En una sala de espera ya nadie espera. Una mujer desliza el dedo sobre el teléfono; enfrente, un hombre hace lo mismo. Videos, recetas, accidentes, política, perros. Uno termina y comienza otro. Alguien sube el volumen y ocurre algo más extraño: su consumo privado se vuelve programación para todos.
La escena parece menor hasta que aparece en todas partes.
Esta semana ocurrió que grupos de adolescentes ocuparon espacios públicos para “farmear aura”, tendencia que convierte gestos y actitudes en una representación de carisma capaz de generar reconocimiento digital. La contradicción importa: aquello que los mantenía pegados al sillón consiguió levantarlos, reunirlos y llevarlos a la calle.

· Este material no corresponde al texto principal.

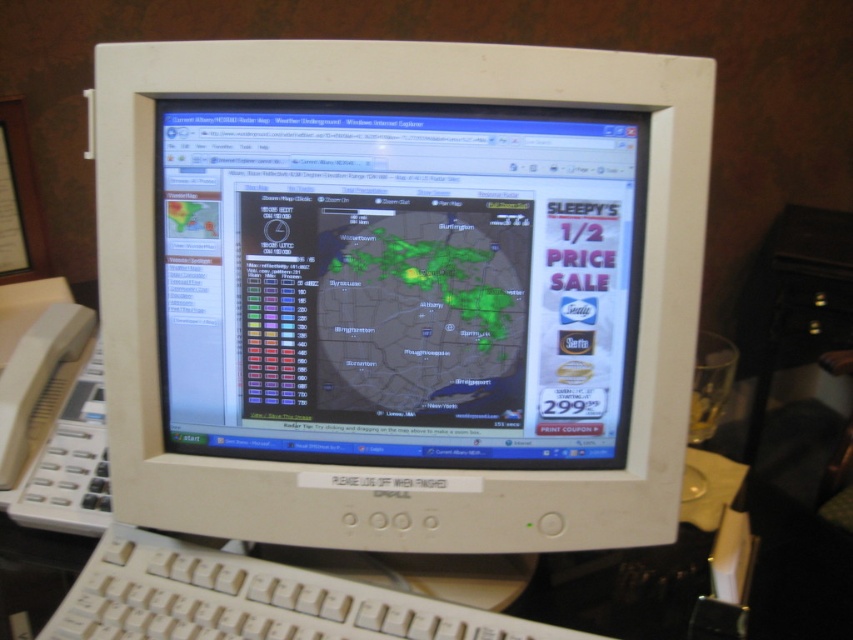 Which is more to the right, white plastic monitor at center or white plastic keyboard at lower center?

Positioned to the right is white plastic monitor at center.

Does white plastic monitor at center appear on the left side of white plastic keyboard at lower center?

No, white plastic monitor at center is not to the left of white plastic keyboard at lower center.

Between point (361, 420) and point (84, 608), which one is positioned behind?

The point (361, 420) is behind.

Find the location of a particular element. This screenshot has width=853, height=640. white plastic monitor at center is located at coordinates (399, 291). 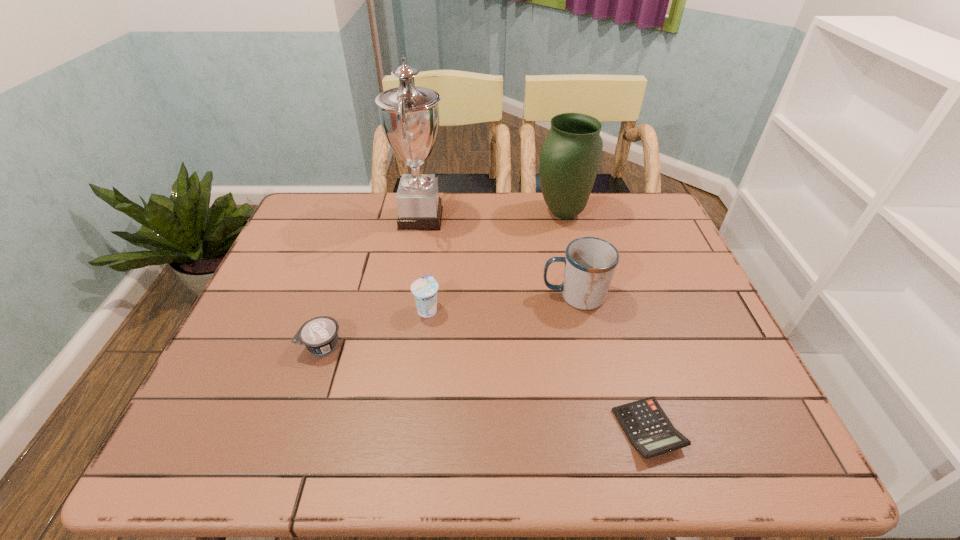 Identify the location of vacant space at the far edge of the desktop. (530, 228).

Where is `free region at the near edge`? free region at the near edge is located at coordinates (576, 437).

In the image, there is a desktop. Find the location of `free space at the left edge`. free space at the left edge is located at coordinates [x=328, y=246].

In the image, there is a desktop. At what (x,y) coordinates should I click in order to perform the action: click on vacant space at the near left corner. Please return your answer as a coordinate pair (x, y). Looking at the image, I should click on (235, 447).

Locate an element on the screen. The height and width of the screenshot is (540, 960). free region at the far right corner of the desktop is located at coordinates (614, 203).

The height and width of the screenshot is (540, 960). Identify the location of unoccupied position between the trophy cup and the vase. (492, 215).

You are a GUI agent. You are given a task and a screenshot of the screen. Output one action in this format:
    pyautogui.click(x=<x>, y=<y>)
    Task: Click on the free spot between the tallest object and the calculator
    
    Given the screenshot: What is the action you would take?
    pyautogui.click(x=535, y=324)

The image size is (960, 540). Find the location of `vacant area between the shortest object and the tallest object`. vacant area between the shortest object and the tallest object is located at coordinates (535, 324).

Image resolution: width=960 pixels, height=540 pixels. In order to click on empty location between the nearer yogurt and the farther yogurt in this screenshot , I will do coord(374,327).

Find the location of a particular element. empty space between the mug and the calculator is located at coordinates (612, 363).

Guardaron el teléfono; no necesariamente dejaron atrás su lógica.
Nick Couldry y Ulises Mejias llaman colonialismo de datos al proceso que convierte la vida humana en materia para extraer información y generar valor; Shoshana Zuboff explica, desde el capitalismo de vigilancia, cómo nuestra experiencia produce datos capaces de predecir y orientar comportamientos.
El scroll infinito funciona porque elimina el final. Antes una sala de espera obligaba a conversar, hojear una revista, mirar alrededor o aburrirse; ahora cada minuto puede convertirse en consumo. La tecnología encontró un recurso que parecía improductivo y lo puso a trabajar: nuestros tiempos muertos.
También aparecieron pequeños tribunales frente a videos sorprendentes: “es inteligencia artificial”, “es real”, “mira las manos”. Personas sin preparación técnica verifican lo que ven. Durante décadas discutimos qué significaba una imagen; ahora debemos preguntarnos primero si e real.
Reels en restaurantes; TikToks en una fila; WhatsApp en el consultorio; videollamadas en altavoz. El phubbing nombre del acto de ignorar a quien tenemos enfrente para atender el celular; pero avanzamos otro tramo: introducimos nuestra dieta digital en el espacio común y suponemos que los demás deben consumirla.
Niños, adolescentes y adultos cambian de contenido, pero repiten mecanismos: deslizan, reproducen, imitan, comparten, dudan. Reducir la discusión a “los jóvenes y sus teléfonos” resulta cómodo e insuficiente.
La colonización digital obliga a preguntar cuánto tiempo, atención y convivencia entregamos sin advertirlo.
Aquí aparece la rudeza necesaria: nos preocupa que las plataformas sepan demasiado de nosotros, pero seguimos entregándoles casi todo. Ubicación, gustos, conversaciones, hábitos, fotografías, relaciones y hasta aburrimiento; después culpamos al algoritmo como si hubiera irrumpido por la fuerza. Nosotros le abrimos la puerta.
Regular a las plataformas importa; exigir transparencia sobre algoritmos y datos también. Educar a niños y adolescentes es urgente. Pero la discusión estará incompleta mientras los adultos pretendamos corregir en ellos una dependencia que practicamos frente a ellos todos los días.
La colonización más eficaz no necesita imponerse cuando se vuelve costumbre.Hagamos una prueba: en la fila, el consultorio, la sobremesa o una plaza, guardemos cinco minutos el teléfono; recuperemos el derecho a esperar sin consumir, conversar sin mirar una pantalla y aburrirnos sin pedir entretenimiento inmediato.
Cinco minutos parecen poco. Si cuesta demasiado, quizá acabamos de descubrir la dimensión del problema.
Porque el cambio decisivo ocurrió cuando dejamos de entrar a internet… internet entró en nosotros.